Addressing the first session of the Vatican's World Congress on Migrants, the pontiff said migration was ''a bigger issue than ever before, both in terms of size and complexity''.

''It now affects nearly every country in the world and is part of the vast process of globalization,'' Benedict said. ''Many migrants leave their countries to escape living conditions that are humanly unacceptable but without finding the welcome they hope for elsewhere''.

The pope urged delegates to view migration as a positive phenomenon ''that helps encourage understanding between peoples and builds peace and effective development in every nation''.

The Vatican's 'migration minister' Antonio Maria Veglio' expressed similar ideas, calling for an end to ''fears arising from a view of migration as an unknown quantity and reduced solely to a public order issue to be dealt with through repressive measures''.

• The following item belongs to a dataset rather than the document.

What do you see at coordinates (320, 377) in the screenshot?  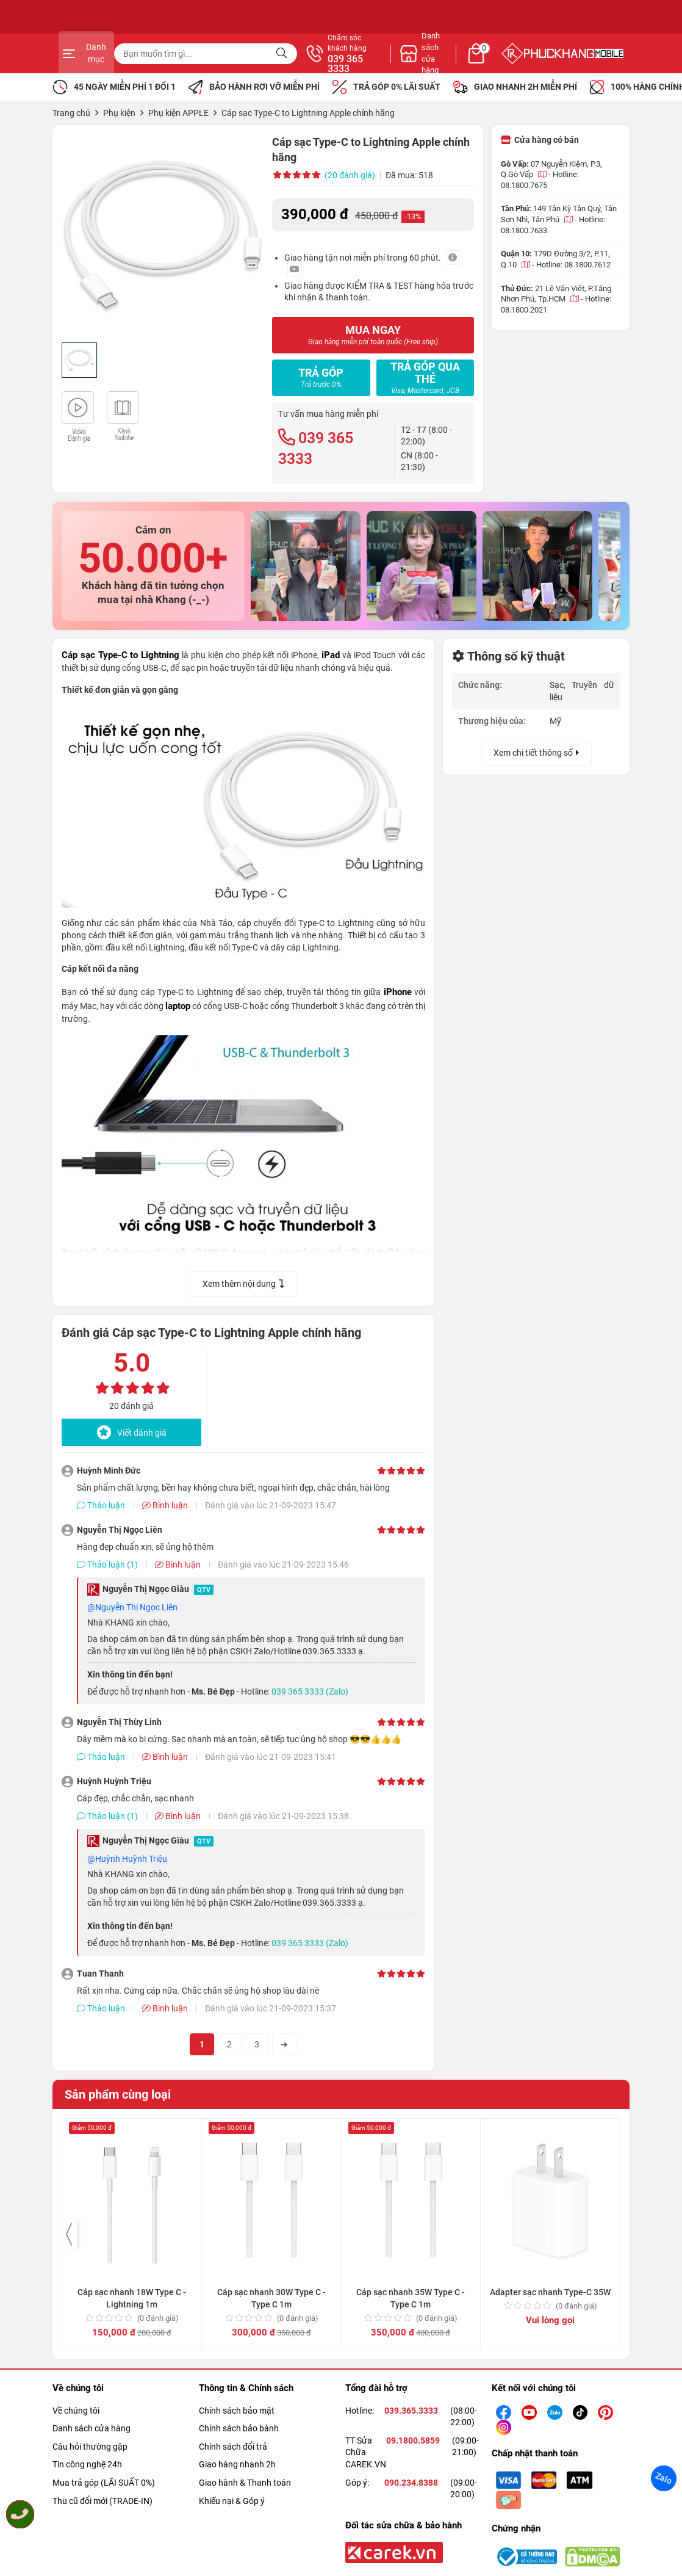 I see `Trả góp` at bounding box center [320, 377].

Another key speaker at the opening session was Italian Senate Speaker Renato Schifani, part of a centre-right government whose policies have been repeatedly rapped by leading Church figures in recent months.

''Immigration risks becoming nothing more than an ideological issue if reduced to polemics between those who are concerned with security and those who worry about integration,'' said Schifani. He called for an end to immigration being used as an ''inappropriate political tool'', which he said meant ''recognizing first and foremost that security and integration, legality and welcome, and law and justice are all intertwined issues''.

Veglio', who heads the Pontifical Council for the Pastoral Care of Migrants and Itinerant People, has been one of several prominent Vatican figures to express concern over the Italian government's immigration policies, particularly a new Italian law criminalizing illegal immigration.

The law imposes hefty fines on illegal immigrants as well as on Italians - with the exception of doctors and school principals - who fail to report migrants living in the country without documents.

Landlords who rent to migrants without papers face tough fines, while parents without legal status will be unable to access public services for their infants. Vatican criticism has also centred on a controversial push-back policy launched in May, under which migrant boats intercepted in the Mediterranean are sent back to Libya, which is not a party to the 1951 Refugee Convention.

The 6th World Congress on the Pastoral Care of Migrants and Refugees, which runs until November 12, began with a mass in the Vatican basilica followed by an opening session and audience with the pope.

Debate on the first day was dedicated to the theme of population movements in the context of globalization.

Tuesday's sessions will look at youth pastoral care among migrants and refugees, cooperation with churches of origin, and dialogue and collaboration.

On Wednesday, delegates will consider the ''needs and challenges of ecumenical and inter-religious cooperation'', while the event will close on Thursday with the presentation of a document setting out future goals.